ABOUT THIS TASK
Only one stretch of the data below is wanted: the lines from the one with "Pauta de Julgamento N� 024/09 - CRF - Dia" through the one with "Pauta de Julgamento N� 018/09 - CRF - Dia", repeated exactly.

STUDY MATERIAL
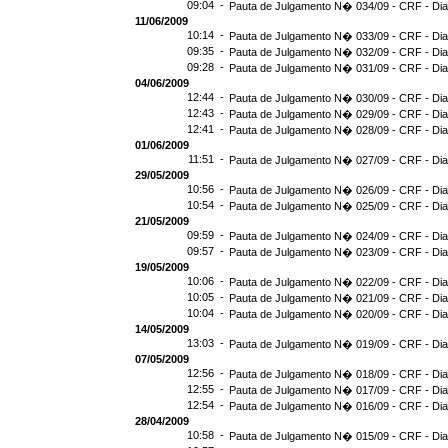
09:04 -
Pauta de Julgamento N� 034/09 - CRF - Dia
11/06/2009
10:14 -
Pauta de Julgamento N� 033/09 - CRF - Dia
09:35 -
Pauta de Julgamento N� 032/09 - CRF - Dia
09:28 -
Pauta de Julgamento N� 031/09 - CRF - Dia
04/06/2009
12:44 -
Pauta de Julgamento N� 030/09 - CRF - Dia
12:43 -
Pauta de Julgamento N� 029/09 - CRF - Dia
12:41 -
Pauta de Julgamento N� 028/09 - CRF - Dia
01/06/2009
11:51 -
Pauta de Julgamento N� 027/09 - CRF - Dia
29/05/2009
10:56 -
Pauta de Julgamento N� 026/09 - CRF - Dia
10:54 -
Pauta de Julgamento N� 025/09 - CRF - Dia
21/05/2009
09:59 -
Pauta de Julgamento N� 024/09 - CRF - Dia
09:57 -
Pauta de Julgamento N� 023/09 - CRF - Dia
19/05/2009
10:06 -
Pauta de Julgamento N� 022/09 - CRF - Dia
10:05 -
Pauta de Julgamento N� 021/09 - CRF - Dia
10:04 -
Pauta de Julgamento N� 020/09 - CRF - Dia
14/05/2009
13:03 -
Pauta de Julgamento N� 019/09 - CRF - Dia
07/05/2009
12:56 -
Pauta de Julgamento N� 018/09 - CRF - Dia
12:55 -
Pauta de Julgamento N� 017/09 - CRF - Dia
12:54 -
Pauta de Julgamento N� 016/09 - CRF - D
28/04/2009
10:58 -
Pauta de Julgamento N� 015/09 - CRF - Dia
--
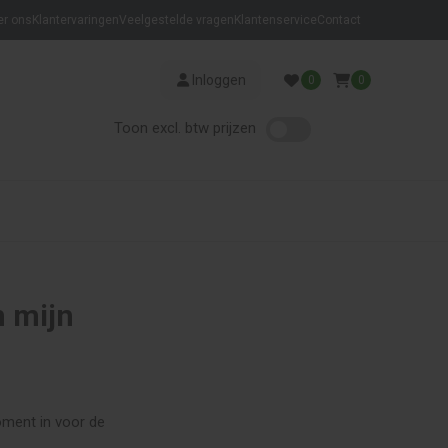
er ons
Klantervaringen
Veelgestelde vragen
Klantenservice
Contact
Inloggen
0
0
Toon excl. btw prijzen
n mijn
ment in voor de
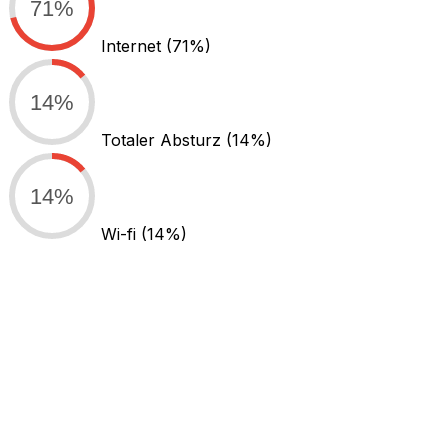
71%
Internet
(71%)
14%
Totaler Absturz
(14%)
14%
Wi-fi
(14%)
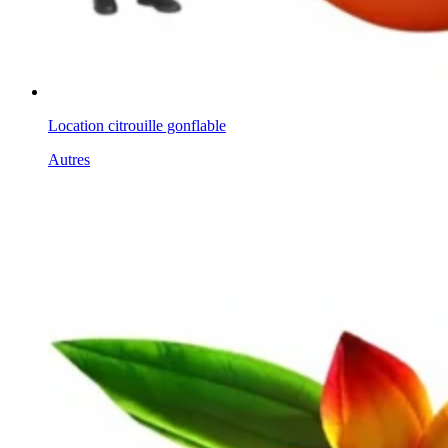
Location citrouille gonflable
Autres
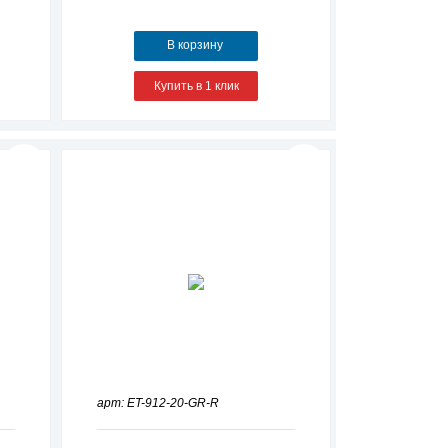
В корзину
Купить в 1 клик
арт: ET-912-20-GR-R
--
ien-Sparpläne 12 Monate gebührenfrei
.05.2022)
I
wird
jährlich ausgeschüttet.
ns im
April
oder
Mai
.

SOLVED PROBLEM
Pauta de Julgamento N� 024/09 - CRF - Dia
09:57 -
Pauta de Julgamento N� 023/09 - CRF - Dia
19/05/2009
10:06 -
Pauta de Julgamento N� 022/09 - CRF - Dia
10:05 -
Pauta de Julgamento N� 021/09 - CRF - Dia
10:04 -
Pauta de Julgamento N� 020/09 - CRF - Dia
14/05/2009
13:03 -
Pauta de Julgamento N� 019/09 - CRF - Dia
07/05/2009
12:56 -
Pauta de Julgamento N� 018/09 - CRF - Dia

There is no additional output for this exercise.